Ternate, 18/9 (Antara Maluku) - Rinto Thaib (36 tahun) meyakini kekayaan cagar budaya yang dimiliki Kota Ternate, Maluku Utara (Malut), bisa menjadi salah satu daya tarik bagi wisatawan, baik domestik maupun mancanegara untuk berkunjung ke daerah ini.

Kepala UPT Pelestarian Cagar Budaya dan Permuseuman Kota Ternate itu menyebut sejumlah cagar budaya di Ternate yang potensial bisa menarik minat wisatawan untuk berkunjung ke daerah ini, di antaranya cagar budaya benteng peninggalan kolonial sebanyak tujuh buah dan Keraton Kesultanan Ternate.

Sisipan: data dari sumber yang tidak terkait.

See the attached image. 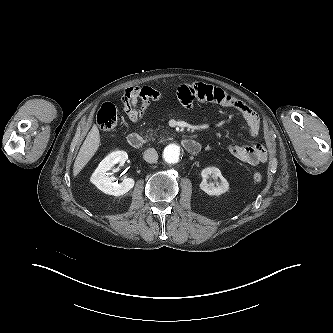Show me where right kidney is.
Listing matches in <instances>:
<instances>
[{"mask_svg": "<svg viewBox=\"0 0 333 333\" xmlns=\"http://www.w3.org/2000/svg\"><path fill=\"white\" fill-rule=\"evenodd\" d=\"M128 159V155L125 151H115L110 153L105 157L96 168L91 176L90 181L102 192L120 196L127 193L134 186V179L124 178L122 183L118 184L113 182L115 177L107 176V171H109L115 164H124Z\"/></svg>", "mask_w": 333, "mask_h": 333, "instance_id": "right-kidney-1", "label": "right kidney"}]
</instances>
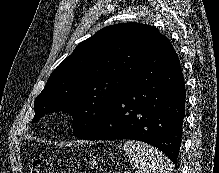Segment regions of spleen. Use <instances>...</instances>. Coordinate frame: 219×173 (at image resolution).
<instances>
[{
	"label": "spleen",
	"instance_id": "3e777b00",
	"mask_svg": "<svg viewBox=\"0 0 219 173\" xmlns=\"http://www.w3.org/2000/svg\"><path fill=\"white\" fill-rule=\"evenodd\" d=\"M124 150L139 173H173L174 165L159 150L140 141L127 140Z\"/></svg>",
	"mask_w": 219,
	"mask_h": 173
}]
</instances>
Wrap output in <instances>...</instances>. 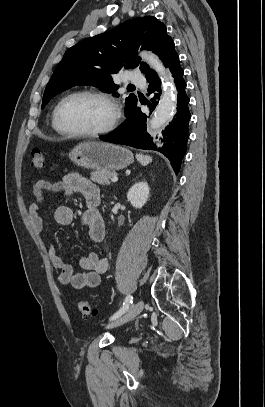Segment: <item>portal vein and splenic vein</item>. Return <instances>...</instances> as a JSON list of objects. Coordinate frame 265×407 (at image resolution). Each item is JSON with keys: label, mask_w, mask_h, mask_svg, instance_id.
<instances>
[{"label": "portal vein and splenic vein", "mask_w": 265, "mask_h": 407, "mask_svg": "<svg viewBox=\"0 0 265 407\" xmlns=\"http://www.w3.org/2000/svg\"><path fill=\"white\" fill-rule=\"evenodd\" d=\"M111 181H112V182H117V181H118L117 176H113V177L111 178Z\"/></svg>", "instance_id": "obj_1"}]
</instances>
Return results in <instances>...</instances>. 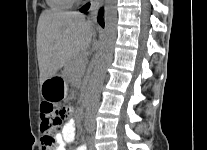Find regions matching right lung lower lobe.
<instances>
[{"instance_id":"right-lung-lower-lobe-1","label":"right lung lower lobe","mask_w":207,"mask_h":150,"mask_svg":"<svg viewBox=\"0 0 207 150\" xmlns=\"http://www.w3.org/2000/svg\"><path fill=\"white\" fill-rule=\"evenodd\" d=\"M98 22L102 27H104V21H103V18H102V11L99 12Z\"/></svg>"}]
</instances>
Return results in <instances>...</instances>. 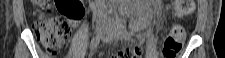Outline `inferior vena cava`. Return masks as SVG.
Here are the masks:
<instances>
[{
    "mask_svg": "<svg viewBox=\"0 0 225 58\" xmlns=\"http://www.w3.org/2000/svg\"><path fill=\"white\" fill-rule=\"evenodd\" d=\"M97 6H98V11H97V15L99 18L105 20L107 19V13L104 9V1L103 0H98L97 1Z\"/></svg>",
    "mask_w": 225,
    "mask_h": 58,
    "instance_id": "602c4592",
    "label": "inferior vena cava"
}]
</instances>
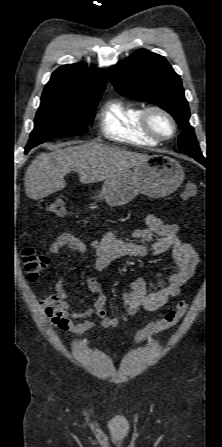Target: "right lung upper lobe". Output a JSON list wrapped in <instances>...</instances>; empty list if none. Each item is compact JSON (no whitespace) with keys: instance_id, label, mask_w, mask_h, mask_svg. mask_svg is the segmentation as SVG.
Wrapping results in <instances>:
<instances>
[{"instance_id":"right-lung-upper-lobe-1","label":"right lung upper lobe","mask_w":222,"mask_h":447,"mask_svg":"<svg viewBox=\"0 0 222 447\" xmlns=\"http://www.w3.org/2000/svg\"><path fill=\"white\" fill-rule=\"evenodd\" d=\"M107 74L105 70L87 67L86 63L59 67L46 84L44 91H57L75 96L102 95Z\"/></svg>"}]
</instances>
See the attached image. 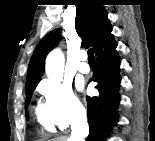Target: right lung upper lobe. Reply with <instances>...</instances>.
<instances>
[{"label":"right lung upper lobe","mask_w":155,"mask_h":141,"mask_svg":"<svg viewBox=\"0 0 155 141\" xmlns=\"http://www.w3.org/2000/svg\"><path fill=\"white\" fill-rule=\"evenodd\" d=\"M75 28L79 36L84 37L82 45H96L111 31V24L100 0L76 1ZM60 39V29L45 35L37 45L31 57L26 79V87L39 82L44 71L46 55L56 46Z\"/></svg>","instance_id":"cb5924a9"}]
</instances>
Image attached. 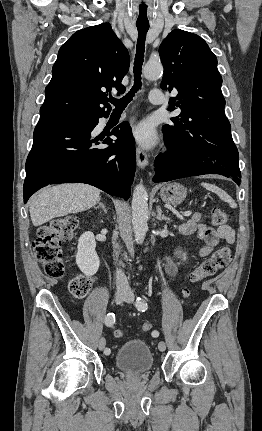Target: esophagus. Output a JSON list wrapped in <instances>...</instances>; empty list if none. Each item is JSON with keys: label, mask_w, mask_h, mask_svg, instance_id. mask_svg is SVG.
<instances>
[{"label": "esophagus", "mask_w": 262, "mask_h": 431, "mask_svg": "<svg viewBox=\"0 0 262 431\" xmlns=\"http://www.w3.org/2000/svg\"><path fill=\"white\" fill-rule=\"evenodd\" d=\"M136 158H137V165L140 168H145L148 164V155L147 153L140 147H136Z\"/></svg>", "instance_id": "esophagus-1"}]
</instances>
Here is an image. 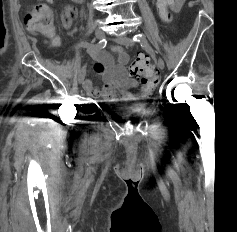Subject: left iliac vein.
Listing matches in <instances>:
<instances>
[{"label":"left iliac vein","mask_w":237,"mask_h":232,"mask_svg":"<svg viewBox=\"0 0 237 232\" xmlns=\"http://www.w3.org/2000/svg\"><path fill=\"white\" fill-rule=\"evenodd\" d=\"M114 40L118 44H121V45L126 46V47L133 45V41L130 38H128L127 36H122V35L117 36V37L114 38ZM158 66L161 70H163L164 67H165V63L161 58H159V60H158Z\"/></svg>","instance_id":"obj_1"}]
</instances>
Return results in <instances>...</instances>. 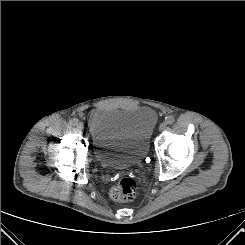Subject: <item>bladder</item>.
<instances>
[{"label": "bladder", "mask_w": 245, "mask_h": 245, "mask_svg": "<svg viewBox=\"0 0 245 245\" xmlns=\"http://www.w3.org/2000/svg\"><path fill=\"white\" fill-rule=\"evenodd\" d=\"M149 106L97 107L87 116V130L95 157L104 167L126 169L147 155L157 124Z\"/></svg>", "instance_id": "31cf9c89"}]
</instances>
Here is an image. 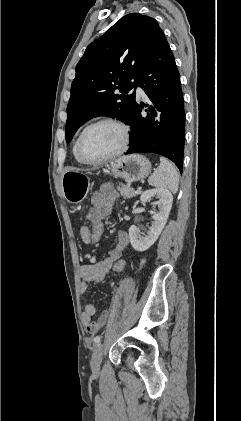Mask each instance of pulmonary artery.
<instances>
[{
    "instance_id": "e3ab8cb5",
    "label": "pulmonary artery",
    "mask_w": 241,
    "mask_h": 421,
    "mask_svg": "<svg viewBox=\"0 0 241 421\" xmlns=\"http://www.w3.org/2000/svg\"><path fill=\"white\" fill-rule=\"evenodd\" d=\"M135 91H136V94H137L138 97H141V96L144 95V91L140 86H136Z\"/></svg>"
}]
</instances>
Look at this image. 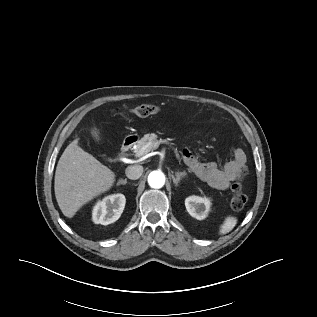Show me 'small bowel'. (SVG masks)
Returning a JSON list of instances; mask_svg holds the SVG:
<instances>
[{"instance_id": "c3829d8e", "label": "small bowel", "mask_w": 317, "mask_h": 317, "mask_svg": "<svg viewBox=\"0 0 317 317\" xmlns=\"http://www.w3.org/2000/svg\"><path fill=\"white\" fill-rule=\"evenodd\" d=\"M182 154L184 162L194 174L216 189L229 188L247 165V156L240 148L235 149L233 158L223 166L214 162H201L188 149L183 150Z\"/></svg>"}]
</instances>
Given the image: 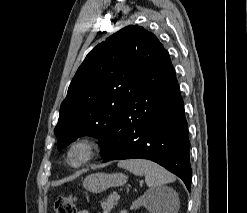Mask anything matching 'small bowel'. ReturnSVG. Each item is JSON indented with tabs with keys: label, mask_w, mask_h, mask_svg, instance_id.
<instances>
[{
	"label": "small bowel",
	"mask_w": 247,
	"mask_h": 213,
	"mask_svg": "<svg viewBox=\"0 0 247 213\" xmlns=\"http://www.w3.org/2000/svg\"><path fill=\"white\" fill-rule=\"evenodd\" d=\"M77 213H89L87 210H80Z\"/></svg>",
	"instance_id": "obj_1"
}]
</instances>
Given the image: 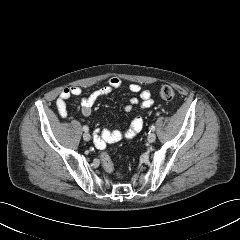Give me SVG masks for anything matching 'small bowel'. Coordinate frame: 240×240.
Wrapping results in <instances>:
<instances>
[{
	"instance_id": "c3829d8e",
	"label": "small bowel",
	"mask_w": 240,
	"mask_h": 240,
	"mask_svg": "<svg viewBox=\"0 0 240 240\" xmlns=\"http://www.w3.org/2000/svg\"><path fill=\"white\" fill-rule=\"evenodd\" d=\"M121 84L122 82L119 78L111 77L103 87L92 92L89 96L84 97L81 100L82 115L89 117L92 113V108L96 101L100 97L108 95L113 90L118 89ZM129 90L132 93L139 94V98L132 97L129 99L128 103L124 107L127 112H131L134 106L137 105H139L142 109L149 108L153 105V99L151 98V93L149 90L142 89L141 86L137 83L130 84ZM81 92L82 90L78 86H70L61 91L56 101L57 111L61 117L65 118L68 115L66 101L72 96H79ZM143 126V117L140 114H137L131 121L130 125L125 129H104L95 131V141L99 146L104 147L106 144L119 142L121 140H130L142 130Z\"/></svg>"
}]
</instances>
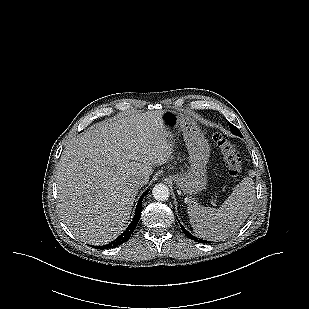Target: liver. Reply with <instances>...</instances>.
<instances>
[{"label":"liver","mask_w":309,"mask_h":309,"mask_svg":"<svg viewBox=\"0 0 309 309\" xmlns=\"http://www.w3.org/2000/svg\"><path fill=\"white\" fill-rule=\"evenodd\" d=\"M161 112H146L89 128L68 144L56 172L58 210L76 237L104 245L125 229L138 189L154 166L172 156L174 139ZM146 183V184H147Z\"/></svg>","instance_id":"1"}]
</instances>
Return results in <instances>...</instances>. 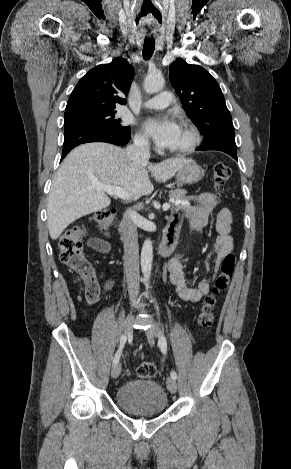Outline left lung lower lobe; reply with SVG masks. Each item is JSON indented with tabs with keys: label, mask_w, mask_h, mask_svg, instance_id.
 <instances>
[{
	"label": "left lung lower lobe",
	"mask_w": 291,
	"mask_h": 469,
	"mask_svg": "<svg viewBox=\"0 0 291 469\" xmlns=\"http://www.w3.org/2000/svg\"><path fill=\"white\" fill-rule=\"evenodd\" d=\"M197 150H219L225 152L237 160L236 155V144L232 141H217L208 145H203L197 148Z\"/></svg>",
	"instance_id": "obj_1"
}]
</instances>
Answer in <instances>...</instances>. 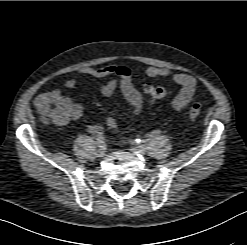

Dari tujuh benteng peninggalan kolonial yang diyakini bisa menarik wisatawan, menurut Magister Sosiologi itu, di antaranya Benteng Fort Oranje, Benteng Toloccu, Benteng Kastela dan Benteng Kalamata.

Pemkot Ternate bekerja sama dengan Kementerian PU dan Perumahan Rakyat tengah melakukan revitalisasi terhadap benteng peninggalan kolonial tersebut dan sejak dua tahun terakhir revitalisasi difokuskan di Benteng Fort Oranje dengan anggaran dari APBN lebih dari Rp10 miliar.

Putra asli Ternate itu mengaku, Benteng Fort Oranje yang dibangun ini berawal dibangun di atas puing-pung bekas sebuah benteng yang dibangun sekitar tahun 1522 bangsa Portugis dengan sebutan benteng "Malayo" dengan 16 embrasure sebagai kekuatan penyeimbang terhadap pertahanan Spanyol.

Keberadaan benteng ini juga dengan sendirinya menjadi pertanda sebuah fase politik ekonomi global awal dimulai karena kedatangan bangsa Belanda semakin menyuburkan atmosfir dagang kolonial dengan penguasaannya atas monopoli rempah di Ternate dan sekitarnya.

Bahkan, ayah tiga anak itu menceritakan sesuai sejarah kedatangan bangsa Belanda di pulau ini berlangsung secara berturut-turut, tercatat ada dua versi yang berbeda.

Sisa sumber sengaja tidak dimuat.